## [TASK STATEMENT]
Look for the line containing "and check-out in" in the records below. Then output it and all the lines that follow, exactly and without any others.

Dataset entries:
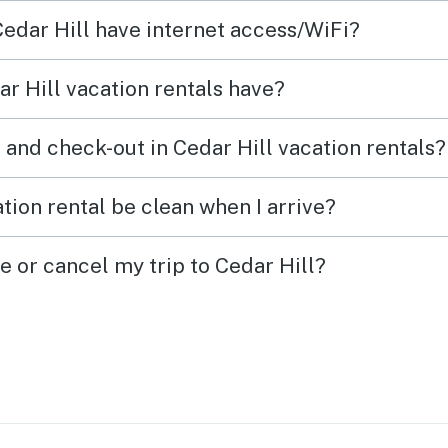
ces &
Cedar Hill have internet access/WiFi?
his
r Hill vacation rentals have?
 and check-out in Cedar Hill vacation rentals?
tion rental be clean when I arrive?
e or cancel my trip to Cedar Hill?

## [YOUR SOLUTION]
 and check-out in Cedar Hill vacation rentals?
tion rental be clean when I arrive?
e or cancel my trip to Cedar Hill?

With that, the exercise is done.